Strage di Nassirya, nessun colpevole tra i comandanti del quartier generale italiano

Monumento maresciallo Ghione

Finale L. Terza assoluzione per la strage di Nassiriya, nella quale ha perso la vita anche il maresciallo finalese Daniele Ghione. Il tribunale militare di Roma ha infatti assolto “perché il fatto non costituisce reato” il colonnello dei carabinieri Georg Di Pauli, accusato di non aver adottato tutte le misure di sicurezza necessarie alla difesa di Base Maestrale, il quartier generale dell’Arma devastato dall’attentato suicida del 12 novembre 2003, nel quale morirono 19 italiani (12 carabinieri, cinque militari dell’Esercito e due civili). Gli altri due imputati, i generali dell’Esercito Vincenzo Lops e Bruno Stano, erano stati già processati ed assolti. Nei loro confronti è pendente la Cassazione.

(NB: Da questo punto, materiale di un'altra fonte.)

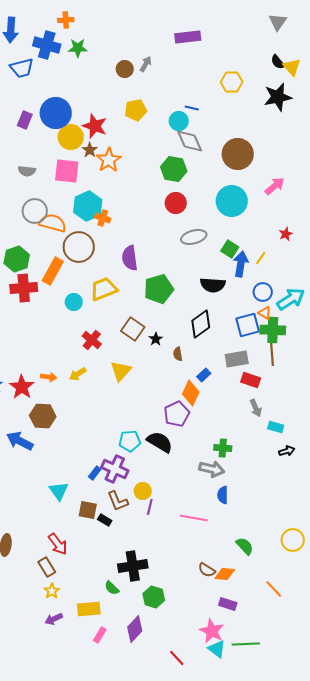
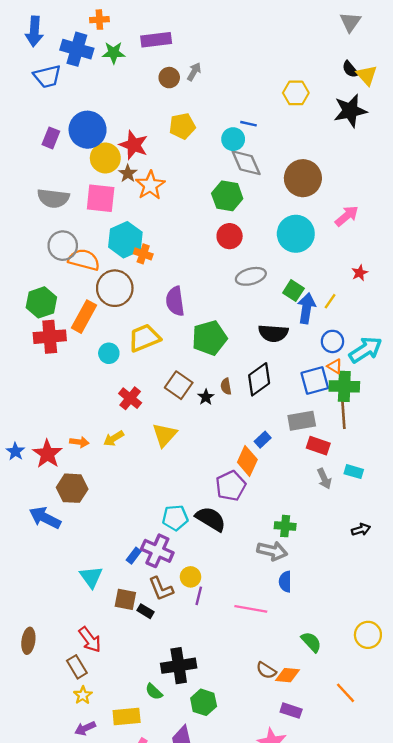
purple rectangle: (188, 37) -> (156, 40), moved
gray semicircle: (27, 171) -> (53, 198), size x1.5
brown semicircle: (178, 354) -> (226, 386), moved
cyan rectangle: (276, 427) -> (354, 472), moved

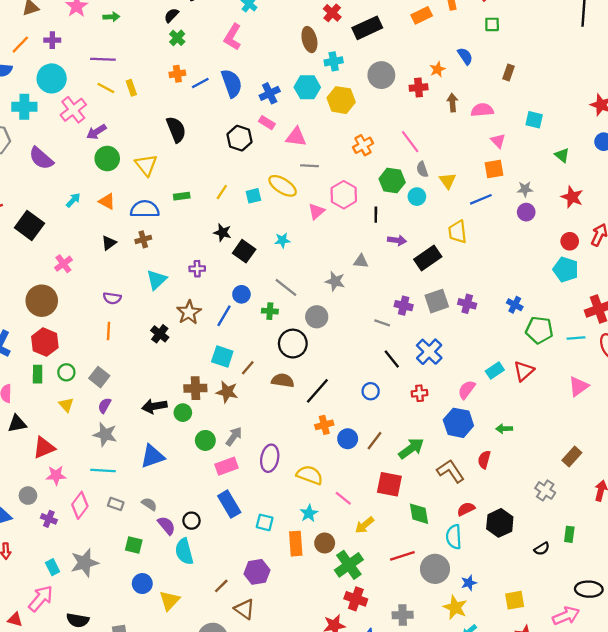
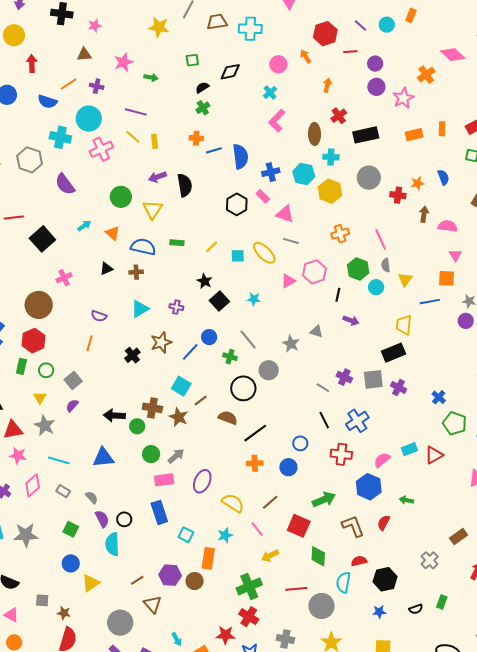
pink L-shape: (233, 37) -> (277, 120), moved
purple arrow: (96, 132) -> (157, 177), moved
black rectangle: (428, 258) -> (394, 353), moved
red cross: (419, 393) -> (341, 454), size x1.5
gray star: (105, 434) -> (45, 425), moved
blue circle: (348, 439) -> (288, 467), moved
brown line: (374, 441) -> (270, 502), moved
brown circle: (325, 543) -> (195, 581), moved
blue star: (469, 583) -> (379, 612), moved

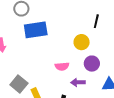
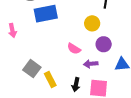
pink semicircle: (62, 66) -> (74, 49), turned 40

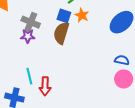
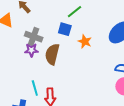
orange star: (82, 15) -> (85, 41), moved
brown semicircle: (61, 33) -> (52, 54), moved

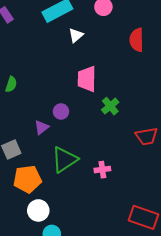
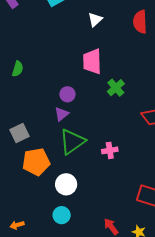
white triangle: (76, 35) -> (95, 20), moved
purple triangle: (41, 127) -> (61, 114), moved
white circle: (38, 210) -> (66, 184), moved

Nel maggio 2007 la procura militare di Roma chiese il rinvio a giudizio dei tre ufficiali per “omissione di provvedimenti per la difesa militare”, un reato previsto dal codice penale militare di guerra. Il gup ha però deciso di procedere per il diverso reato di “distruzione colposa di opere militari” previsto dal codice penale militare di pace. Lops e Stano, i due generali che si erano avvicendati al comando del contingente italiano a Nassiriya, hanno scelto di essere processati con il giudizio abbreviato: il gup ha assolto Lops e condannato Stano a due anni, ma il generale è stato poi assolto in appello.

“Sono molto soddisfatto”, ha commentato l’avvocato di Di Pauli. Il pm aveva chiesto due anni di reclusione. I tre ufficiali erano accusati di non aver provveduto, “con specifiche disposizioni operative, ai mezzi necessari alla difesa” di base Maestrale. In particolare avrebbero agito con “imprudenza – si legge nel capo di imputazione – riguardo alla valutazione del livello di rischio connesso alla minaccia concretamente esistente, in quel contesto, di attacchi armati contro le forze del contingente italiano da attuare mediante mezzi mobili carichi di esplosivo”. E con “negligenza riguardo alla necessità di innalzare le misure di protezione passiva, in modo da adeguarle alle notizie, sempre più crescenti, dettagliate e diffuse, di un rischio concreto di attentati”. Gli imputati hanno però sempre rivendicato la correttezza del loro operato, sottolineando che tutto ciò che si poteva fare era stato fatto e che nessuna minaccia è stata sottovalutata.